The COVID-19 pandemic exposed the inherent flaws in fee-for-service medicine. Congress should use healthcare’s current financial crisis to institute far-reaching changes in the reimbursement system.
Over the past several months, lawmakers have spent hundreds of billions of dollars to bail out hospitals and physician practices reeling from the decline in elective surgeries and office visits. The perverse incentives in FFS—do more and you earn more—are reversed when patients are too scared to arrange office visits or facilities are on lockdown.
As Modern Healthcare’s Shelby Livingston reported recently, the hospitals and practices weathering the storm best are those that embraced value-based payment arrangements. Capitated payments still flow when no one shows up. Investments in telehealth and care management outreach give providers in value-based programs the ability to quickly adopt alternative care models.
It will take years to measure the impact of the sharp decline in utilization. Surely some people have died and suffered grievous harm because of delays in cancer care or the postponement of cardiovascular procedures.
But much of the decline will have little impact on health and stand revealed as waste. Experts estimate that share as anywhere from a quarter to a third of all services. As providers end their lockdowns, they may confront a world where millions of patients have permanently altered consumption patterns to prevent their own unnecessary spending.
Fee-for-service not only gives incentives for inappropriate care, it prevents providers from deploying resources in a way that delivers the highest-quality care with the best outcomes. CMS’ belated move to reimburse telehealth visits—an extension of FFS—misses the point. That’s just another code, and a low-paying one at that. It leaves systems chasing higher-paying codes, not delivering the most efficient and effective care.
Capitated payment allows providers to decide what’s best for each patient. For some, that still means going to a high-priced specialist. But for others, especially those on a downward spiral from multiple chronic conditions borne of impoverished living conditions, it will mean a greater use of telehealth, home health aides and social workers.
This flexibility can be achieved in a number of ways. The most promising reforms include bundled payments for broad episodes of care, capitated payments for risk-adjusted patient panels such as is done now in Medicare Advantage and global budgets like those being tried in Maryland.
The government also needs to get out of the price-setting business. It can do that by requiring every provider to set a single price that all payers will be charged for bundled episodes or as a risk-adjusted per capita payment. If coupled with price and quality transparency, all-payer pricing will promote competition and eliminate the complex billing systems that inflate administrative costs.

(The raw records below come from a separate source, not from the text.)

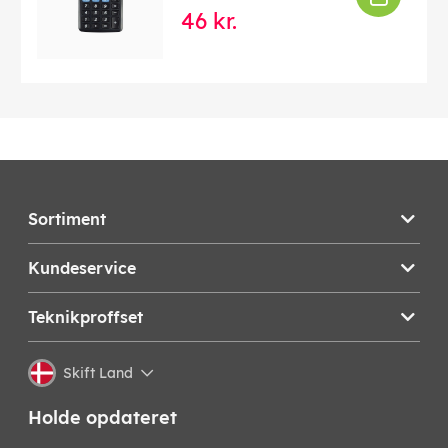
46 kr.
Sortiment
Kundeservice
Teknikproffset
Skift Land
Holde opdateret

Ending fee-for-service medicine and variable pricing will require higher Medicare and Medicaid payments to offset lower private insurance rates. That will be a boon for business and a burden for taxpayers, who already pick up more than half of the nation’s healthcare tab.
That’s why payment reform also requires tax reform. In a country that has reached unprecedented levels of wealth and income, that’s long overdue, too.
In its latest report to Congress, the Medicare Payment Advisory Commission called for accelerating the shift to alternative payment models. It castigated Advantage plans and accountable care organizations as “lagging well behind what is possible and desirable.” Yet it also praised FFS as useful in setting benchmarks for those models.
There’s a better way: capped growth rates. Year after year, healthcare spending grows as fast, if not faster, than the rest of the economy. A payment reform bill could peg the growth rate below that level. It was in the Affordable Care Act but abandoned in response to the phony claim it would lead to “death panels.”
A crisis is a terrible thing to waste. It’s time to put payment reform back on the table.